[TASK OBJECTIVE] Across the entries that follow, count the lines with the string "Гранд" and reply with that count alone.

[GIVEN RECORDS]
#####

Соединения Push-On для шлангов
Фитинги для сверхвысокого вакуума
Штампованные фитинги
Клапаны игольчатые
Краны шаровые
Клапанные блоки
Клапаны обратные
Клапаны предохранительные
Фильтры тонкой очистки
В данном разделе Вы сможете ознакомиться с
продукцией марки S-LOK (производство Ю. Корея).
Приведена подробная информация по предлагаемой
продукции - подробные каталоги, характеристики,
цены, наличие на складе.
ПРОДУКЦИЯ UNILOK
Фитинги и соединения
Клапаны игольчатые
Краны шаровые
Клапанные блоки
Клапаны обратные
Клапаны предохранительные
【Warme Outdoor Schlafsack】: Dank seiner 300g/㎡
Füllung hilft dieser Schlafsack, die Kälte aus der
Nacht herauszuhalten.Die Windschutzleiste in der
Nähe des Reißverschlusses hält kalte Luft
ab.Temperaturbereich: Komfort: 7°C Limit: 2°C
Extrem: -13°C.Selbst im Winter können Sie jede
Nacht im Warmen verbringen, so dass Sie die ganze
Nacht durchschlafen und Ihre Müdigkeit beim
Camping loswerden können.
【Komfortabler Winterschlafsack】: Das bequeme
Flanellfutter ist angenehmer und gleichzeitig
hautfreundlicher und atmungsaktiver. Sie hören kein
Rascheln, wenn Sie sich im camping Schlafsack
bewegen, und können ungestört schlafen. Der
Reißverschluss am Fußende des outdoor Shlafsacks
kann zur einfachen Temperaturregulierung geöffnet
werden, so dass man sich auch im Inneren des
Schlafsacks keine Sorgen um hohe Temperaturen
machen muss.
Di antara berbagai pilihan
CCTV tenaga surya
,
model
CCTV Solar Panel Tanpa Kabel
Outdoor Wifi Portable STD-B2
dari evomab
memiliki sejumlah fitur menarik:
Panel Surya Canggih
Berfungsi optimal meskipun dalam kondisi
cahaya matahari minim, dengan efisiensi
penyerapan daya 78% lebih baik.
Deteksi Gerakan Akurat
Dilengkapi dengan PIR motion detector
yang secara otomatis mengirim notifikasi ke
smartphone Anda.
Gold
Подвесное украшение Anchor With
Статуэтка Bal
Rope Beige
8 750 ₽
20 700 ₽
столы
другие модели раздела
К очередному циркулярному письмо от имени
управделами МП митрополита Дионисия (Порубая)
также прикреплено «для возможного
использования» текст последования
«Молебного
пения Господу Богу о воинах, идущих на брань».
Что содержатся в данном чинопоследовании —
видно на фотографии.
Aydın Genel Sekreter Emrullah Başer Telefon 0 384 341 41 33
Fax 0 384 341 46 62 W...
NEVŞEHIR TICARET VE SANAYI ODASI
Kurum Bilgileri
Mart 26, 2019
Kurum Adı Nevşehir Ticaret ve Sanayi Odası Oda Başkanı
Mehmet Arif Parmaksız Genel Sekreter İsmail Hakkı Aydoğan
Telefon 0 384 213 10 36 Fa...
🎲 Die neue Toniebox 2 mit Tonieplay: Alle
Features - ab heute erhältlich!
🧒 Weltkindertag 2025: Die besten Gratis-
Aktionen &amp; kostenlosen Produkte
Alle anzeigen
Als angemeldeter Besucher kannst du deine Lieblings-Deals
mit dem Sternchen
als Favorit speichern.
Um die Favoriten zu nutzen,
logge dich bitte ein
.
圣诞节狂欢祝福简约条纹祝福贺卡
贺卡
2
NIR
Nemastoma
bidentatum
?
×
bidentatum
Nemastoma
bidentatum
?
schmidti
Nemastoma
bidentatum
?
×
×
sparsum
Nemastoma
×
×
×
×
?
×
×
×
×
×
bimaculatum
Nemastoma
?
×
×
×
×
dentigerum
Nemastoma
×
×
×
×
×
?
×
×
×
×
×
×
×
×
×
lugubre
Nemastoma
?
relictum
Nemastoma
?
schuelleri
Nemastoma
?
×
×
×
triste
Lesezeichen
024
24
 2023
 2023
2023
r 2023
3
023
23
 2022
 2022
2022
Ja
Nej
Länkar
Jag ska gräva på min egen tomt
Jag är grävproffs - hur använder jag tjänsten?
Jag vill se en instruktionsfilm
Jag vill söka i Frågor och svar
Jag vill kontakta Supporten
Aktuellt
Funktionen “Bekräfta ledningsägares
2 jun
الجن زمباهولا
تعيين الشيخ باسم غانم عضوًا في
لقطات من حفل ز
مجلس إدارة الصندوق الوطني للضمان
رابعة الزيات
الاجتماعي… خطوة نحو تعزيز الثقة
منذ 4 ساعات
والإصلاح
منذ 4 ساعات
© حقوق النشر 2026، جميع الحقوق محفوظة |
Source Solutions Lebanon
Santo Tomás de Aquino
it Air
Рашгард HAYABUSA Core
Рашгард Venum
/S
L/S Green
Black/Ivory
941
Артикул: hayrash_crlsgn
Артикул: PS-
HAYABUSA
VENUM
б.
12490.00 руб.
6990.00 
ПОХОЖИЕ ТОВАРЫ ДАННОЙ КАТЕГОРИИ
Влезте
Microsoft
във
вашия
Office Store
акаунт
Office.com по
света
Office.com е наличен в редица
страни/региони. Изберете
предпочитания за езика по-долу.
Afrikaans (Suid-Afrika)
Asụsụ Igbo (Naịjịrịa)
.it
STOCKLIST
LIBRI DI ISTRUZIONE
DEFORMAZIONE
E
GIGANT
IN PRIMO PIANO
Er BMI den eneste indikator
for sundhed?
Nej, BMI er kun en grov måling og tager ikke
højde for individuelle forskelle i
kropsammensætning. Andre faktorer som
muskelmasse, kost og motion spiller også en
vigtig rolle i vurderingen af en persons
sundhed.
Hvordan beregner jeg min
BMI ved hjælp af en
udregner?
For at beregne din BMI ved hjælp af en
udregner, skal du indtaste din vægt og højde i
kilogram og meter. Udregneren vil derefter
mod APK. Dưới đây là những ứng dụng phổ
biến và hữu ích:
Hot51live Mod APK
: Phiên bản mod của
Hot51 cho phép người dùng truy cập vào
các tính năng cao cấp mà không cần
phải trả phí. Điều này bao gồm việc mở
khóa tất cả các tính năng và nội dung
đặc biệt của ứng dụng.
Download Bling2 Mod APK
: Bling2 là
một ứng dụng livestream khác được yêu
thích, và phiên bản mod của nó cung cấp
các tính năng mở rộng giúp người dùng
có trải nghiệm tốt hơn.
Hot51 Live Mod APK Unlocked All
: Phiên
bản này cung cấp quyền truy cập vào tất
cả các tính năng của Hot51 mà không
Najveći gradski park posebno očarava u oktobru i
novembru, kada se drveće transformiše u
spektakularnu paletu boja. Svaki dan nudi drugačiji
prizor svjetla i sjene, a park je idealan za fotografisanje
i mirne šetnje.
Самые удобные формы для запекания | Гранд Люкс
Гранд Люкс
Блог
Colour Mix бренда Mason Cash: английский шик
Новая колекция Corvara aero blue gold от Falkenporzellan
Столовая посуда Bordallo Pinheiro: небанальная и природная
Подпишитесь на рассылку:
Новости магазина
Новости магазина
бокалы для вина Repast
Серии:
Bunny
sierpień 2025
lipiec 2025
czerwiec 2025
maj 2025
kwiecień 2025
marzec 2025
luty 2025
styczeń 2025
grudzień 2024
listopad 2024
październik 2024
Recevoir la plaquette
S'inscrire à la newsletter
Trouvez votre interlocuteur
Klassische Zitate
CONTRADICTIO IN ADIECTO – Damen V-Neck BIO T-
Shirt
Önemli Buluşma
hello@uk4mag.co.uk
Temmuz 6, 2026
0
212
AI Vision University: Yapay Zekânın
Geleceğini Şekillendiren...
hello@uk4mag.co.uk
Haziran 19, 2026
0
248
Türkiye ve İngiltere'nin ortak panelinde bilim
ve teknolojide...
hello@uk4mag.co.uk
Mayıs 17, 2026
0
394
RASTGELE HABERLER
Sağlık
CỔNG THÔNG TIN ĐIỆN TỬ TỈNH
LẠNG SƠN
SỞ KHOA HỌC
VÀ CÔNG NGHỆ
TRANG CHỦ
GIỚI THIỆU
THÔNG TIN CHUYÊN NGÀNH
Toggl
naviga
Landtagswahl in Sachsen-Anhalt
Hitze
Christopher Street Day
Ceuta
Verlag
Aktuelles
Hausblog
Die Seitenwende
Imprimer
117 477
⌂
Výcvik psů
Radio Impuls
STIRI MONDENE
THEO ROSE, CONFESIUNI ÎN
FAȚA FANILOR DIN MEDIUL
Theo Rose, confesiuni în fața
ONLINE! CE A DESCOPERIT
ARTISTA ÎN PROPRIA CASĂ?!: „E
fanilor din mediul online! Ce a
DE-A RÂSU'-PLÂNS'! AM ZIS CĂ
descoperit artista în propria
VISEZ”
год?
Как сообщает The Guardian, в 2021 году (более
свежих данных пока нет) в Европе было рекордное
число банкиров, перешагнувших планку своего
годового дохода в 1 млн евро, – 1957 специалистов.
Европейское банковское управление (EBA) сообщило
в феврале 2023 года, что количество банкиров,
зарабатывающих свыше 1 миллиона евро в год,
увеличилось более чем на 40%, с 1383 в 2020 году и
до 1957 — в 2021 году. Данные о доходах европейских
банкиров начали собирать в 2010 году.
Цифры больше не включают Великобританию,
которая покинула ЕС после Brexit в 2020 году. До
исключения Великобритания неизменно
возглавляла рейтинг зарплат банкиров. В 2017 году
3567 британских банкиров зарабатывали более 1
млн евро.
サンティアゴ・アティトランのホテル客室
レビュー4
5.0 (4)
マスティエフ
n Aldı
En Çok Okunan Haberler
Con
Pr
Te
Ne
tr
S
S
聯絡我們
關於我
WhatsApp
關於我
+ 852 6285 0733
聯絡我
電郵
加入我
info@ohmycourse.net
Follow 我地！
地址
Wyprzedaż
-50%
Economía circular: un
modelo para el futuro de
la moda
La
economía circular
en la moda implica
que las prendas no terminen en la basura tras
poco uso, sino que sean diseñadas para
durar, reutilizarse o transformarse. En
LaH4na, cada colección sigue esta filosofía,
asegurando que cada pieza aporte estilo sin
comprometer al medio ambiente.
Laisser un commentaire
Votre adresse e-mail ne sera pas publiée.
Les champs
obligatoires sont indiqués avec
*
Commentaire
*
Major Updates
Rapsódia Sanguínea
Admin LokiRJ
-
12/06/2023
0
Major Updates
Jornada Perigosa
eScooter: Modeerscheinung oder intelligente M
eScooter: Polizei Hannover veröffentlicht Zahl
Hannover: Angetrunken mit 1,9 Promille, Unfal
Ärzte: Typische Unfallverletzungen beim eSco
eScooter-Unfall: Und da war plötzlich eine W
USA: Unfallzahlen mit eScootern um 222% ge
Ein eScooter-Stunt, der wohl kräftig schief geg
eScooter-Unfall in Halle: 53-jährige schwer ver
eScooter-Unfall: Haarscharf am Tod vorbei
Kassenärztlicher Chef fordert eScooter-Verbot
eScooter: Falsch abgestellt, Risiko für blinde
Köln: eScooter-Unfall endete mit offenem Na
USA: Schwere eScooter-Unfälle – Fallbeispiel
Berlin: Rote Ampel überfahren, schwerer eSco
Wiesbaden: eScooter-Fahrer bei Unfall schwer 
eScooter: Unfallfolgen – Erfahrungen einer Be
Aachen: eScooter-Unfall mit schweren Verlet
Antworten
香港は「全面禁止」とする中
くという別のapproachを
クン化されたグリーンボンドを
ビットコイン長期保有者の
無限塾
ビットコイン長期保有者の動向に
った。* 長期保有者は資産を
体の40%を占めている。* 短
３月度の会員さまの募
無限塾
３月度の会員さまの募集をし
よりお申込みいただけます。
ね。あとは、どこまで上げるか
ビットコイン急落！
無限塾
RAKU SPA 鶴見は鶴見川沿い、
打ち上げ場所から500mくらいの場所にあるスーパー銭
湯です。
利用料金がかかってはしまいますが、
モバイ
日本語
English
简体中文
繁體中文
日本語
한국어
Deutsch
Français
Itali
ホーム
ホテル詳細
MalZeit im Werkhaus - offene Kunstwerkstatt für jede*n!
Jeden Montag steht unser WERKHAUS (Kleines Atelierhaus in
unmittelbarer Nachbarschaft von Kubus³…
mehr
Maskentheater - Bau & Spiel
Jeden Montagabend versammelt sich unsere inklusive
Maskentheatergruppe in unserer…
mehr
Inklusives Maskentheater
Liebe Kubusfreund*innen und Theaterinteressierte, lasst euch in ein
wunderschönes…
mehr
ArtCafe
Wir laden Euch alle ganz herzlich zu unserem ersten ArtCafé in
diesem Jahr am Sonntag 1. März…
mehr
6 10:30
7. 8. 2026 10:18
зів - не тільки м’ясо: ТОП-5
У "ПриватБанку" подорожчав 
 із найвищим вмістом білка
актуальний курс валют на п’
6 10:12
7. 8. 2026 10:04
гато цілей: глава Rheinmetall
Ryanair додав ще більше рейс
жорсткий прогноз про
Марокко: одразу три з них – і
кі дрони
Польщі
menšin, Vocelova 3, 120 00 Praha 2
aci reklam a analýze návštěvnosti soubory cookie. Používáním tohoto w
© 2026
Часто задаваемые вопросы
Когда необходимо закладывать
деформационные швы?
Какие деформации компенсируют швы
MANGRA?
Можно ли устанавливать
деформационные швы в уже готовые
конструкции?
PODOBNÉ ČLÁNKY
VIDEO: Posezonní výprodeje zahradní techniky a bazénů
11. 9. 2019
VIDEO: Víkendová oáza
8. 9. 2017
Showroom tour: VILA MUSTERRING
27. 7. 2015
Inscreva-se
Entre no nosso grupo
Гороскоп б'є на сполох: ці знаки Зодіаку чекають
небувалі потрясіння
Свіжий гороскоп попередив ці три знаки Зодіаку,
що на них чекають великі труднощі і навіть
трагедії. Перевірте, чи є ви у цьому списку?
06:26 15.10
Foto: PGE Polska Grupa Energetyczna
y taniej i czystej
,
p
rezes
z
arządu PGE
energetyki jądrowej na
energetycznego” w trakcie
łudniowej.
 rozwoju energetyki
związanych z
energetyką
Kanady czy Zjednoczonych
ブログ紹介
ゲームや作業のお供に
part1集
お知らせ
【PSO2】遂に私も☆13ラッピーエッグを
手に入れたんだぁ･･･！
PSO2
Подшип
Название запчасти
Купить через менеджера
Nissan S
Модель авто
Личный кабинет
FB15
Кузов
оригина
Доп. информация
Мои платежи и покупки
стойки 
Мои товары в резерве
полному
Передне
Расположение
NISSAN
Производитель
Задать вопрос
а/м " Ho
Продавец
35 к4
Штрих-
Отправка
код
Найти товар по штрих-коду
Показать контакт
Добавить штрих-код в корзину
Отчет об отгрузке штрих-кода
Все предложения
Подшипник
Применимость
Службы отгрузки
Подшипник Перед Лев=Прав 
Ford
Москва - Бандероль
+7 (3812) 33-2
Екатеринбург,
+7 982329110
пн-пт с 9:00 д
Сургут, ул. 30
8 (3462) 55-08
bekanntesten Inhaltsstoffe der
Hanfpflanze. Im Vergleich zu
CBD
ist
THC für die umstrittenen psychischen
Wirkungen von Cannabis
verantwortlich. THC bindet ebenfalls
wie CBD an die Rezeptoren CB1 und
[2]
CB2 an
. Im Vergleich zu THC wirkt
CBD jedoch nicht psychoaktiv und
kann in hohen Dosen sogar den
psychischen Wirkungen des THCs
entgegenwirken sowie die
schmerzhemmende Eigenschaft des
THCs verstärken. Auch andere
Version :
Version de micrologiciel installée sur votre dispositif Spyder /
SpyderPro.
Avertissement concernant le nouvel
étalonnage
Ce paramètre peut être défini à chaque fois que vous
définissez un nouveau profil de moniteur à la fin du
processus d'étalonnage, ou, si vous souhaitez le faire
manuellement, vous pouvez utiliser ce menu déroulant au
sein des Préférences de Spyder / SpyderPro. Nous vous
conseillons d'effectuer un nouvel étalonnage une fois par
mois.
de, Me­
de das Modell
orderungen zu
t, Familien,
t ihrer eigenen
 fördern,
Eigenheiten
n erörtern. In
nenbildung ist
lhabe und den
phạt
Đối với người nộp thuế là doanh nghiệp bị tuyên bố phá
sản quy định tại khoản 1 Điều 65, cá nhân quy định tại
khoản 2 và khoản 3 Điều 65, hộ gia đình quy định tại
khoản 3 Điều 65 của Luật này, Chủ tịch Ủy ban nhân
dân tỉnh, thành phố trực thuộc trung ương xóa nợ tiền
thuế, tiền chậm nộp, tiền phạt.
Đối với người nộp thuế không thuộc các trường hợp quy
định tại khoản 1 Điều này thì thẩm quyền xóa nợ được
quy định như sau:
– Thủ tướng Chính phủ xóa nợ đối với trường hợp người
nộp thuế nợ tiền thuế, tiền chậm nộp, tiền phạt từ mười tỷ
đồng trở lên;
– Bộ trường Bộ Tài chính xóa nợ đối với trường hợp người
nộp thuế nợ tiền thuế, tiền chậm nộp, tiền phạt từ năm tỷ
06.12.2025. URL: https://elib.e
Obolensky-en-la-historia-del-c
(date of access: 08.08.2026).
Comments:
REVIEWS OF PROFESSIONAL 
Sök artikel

#####

[ANSWER TO THIS TASK] 2